Kelimelere indirgenmiş bir sözcük dağarcığı çalışması yetersiz kalır. Bir dilin sözcük dağarcığına ait olan kalıp sözlerden bahsedilmişti. Bu söz gruplarının öğrenciler tarafından etkin kullanımını sağlamak için bilinçli şekilde öğretilmesi, belirlenmesi, çokça çalışılıp uygulanması gerekir. Bunu önce sözlü, akabinde yazılı olarak yapmak yöntem olarak kendini kanıtlamıştır.

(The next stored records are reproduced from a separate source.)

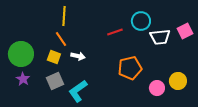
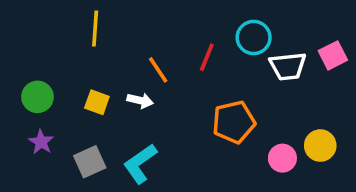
yellow line: (64, 16) -> (95, 28), moved
red line: (115, 32) -> (207, 57), turned -49
orange line: (61, 39) -> (158, 70), moved
green circle: (21, 54) -> (37, 97), size x0.7
gray square: (55, 81) -> (90, 162), moved

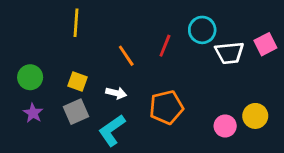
white arrow: (140, 101) -> (116, 93), moved
orange pentagon: (234, 122) -> (166, 107), moved
gray square: (90, 162) -> (76, 112), moved

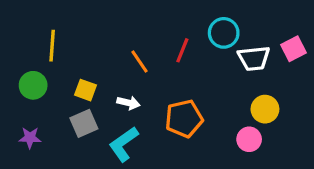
yellow line: (76, 23) -> (52, 46), moved
purple star: (33, 113) -> (30, 138), moved, turned -30
yellow circle: (255, 116) -> (265, 109), moved

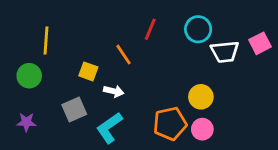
red line: (182, 50) -> (150, 29), moved
yellow square: (85, 90) -> (88, 71), moved
yellow circle: (265, 109) -> (201, 97), moved
orange pentagon: (184, 119) -> (170, 124), moved
pink circle: (249, 139) -> (202, 129), moved

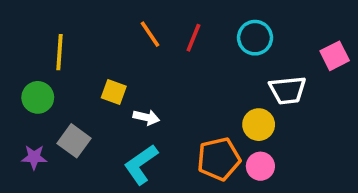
white trapezoid: (225, 52) -> (288, 90), moved
orange line: (123, 55) -> (150, 34), moved
gray square: (74, 109) -> (74, 141), moved, turned -30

Aynı şey aşağıdaki sözcük grupları / konuşma kalıpları için de geçerlidir:

  • 1. Chunk’lar, yani “… rica edeyim.”, “… bilir miyim?”, “Lütfen bana …. Bilir misiniz?” vs. gibi söz grupları veya söz kalıpları. ‘Chunk’ların kullanım değeri günlük, az biçimlendirilmiş iletişim durumlarında yüksektir. Çocukların bu ifade şekillerini standart dilde bilmeleri ana dillerine vakıf olmalarının ön şartlarındandır. Bu konuda alıştırma yapmanın en iyi yolu, küçük rol oyunları gibi oyun mizanselleridir.
  • 2. Ayrıca okul için kullanım değeri yüksek tasvir, tartışma, küçük sunumlarda yer yer hep kullanılan bir dizi ifade şekilleri hazır olmalıdır. ‘Tartışmalar’ alanına dahil olan “Benim düşünceme göre durum şöyle …”, “Bu görüşe katılmıyorum/Benim bu konudaki görüşüm farklı”, “Buna tamamıyla katılıyorum/hiç katılmıyorum”, “Bu temelde doğru, ama…” vs. gibi söz kalıpları ya da cümle yapı taşları. Bu gibi söz kalıpları öğrencilerle birlikte biriktirilmelidir. Bu konuda bazı kalıpların tanıdık olmasından dolayı okul diline bakılması yararlı olabilir. Akabinde söz kalıplar yazılıp olağanca çalışılmalıdır. “Temel İlkeler” ders kitabının 7 B4 bölümünde ana dil yeterliklerine önemli katkı sağlayan basit konuşma kalıplarının görselleştirildiği Londra’daki İspanyolca ana dili eğitiminden fotoğraflar bulunmaktadır. Öğrencilere cümle yapı taşları verilerek konuşma sırasında bağlantı kurmayı ve böylelikle tartışmanın bütünlüğünün nasıl korunacağı uygulama bölümü Ünite 12 ‘de gösterilmektedir.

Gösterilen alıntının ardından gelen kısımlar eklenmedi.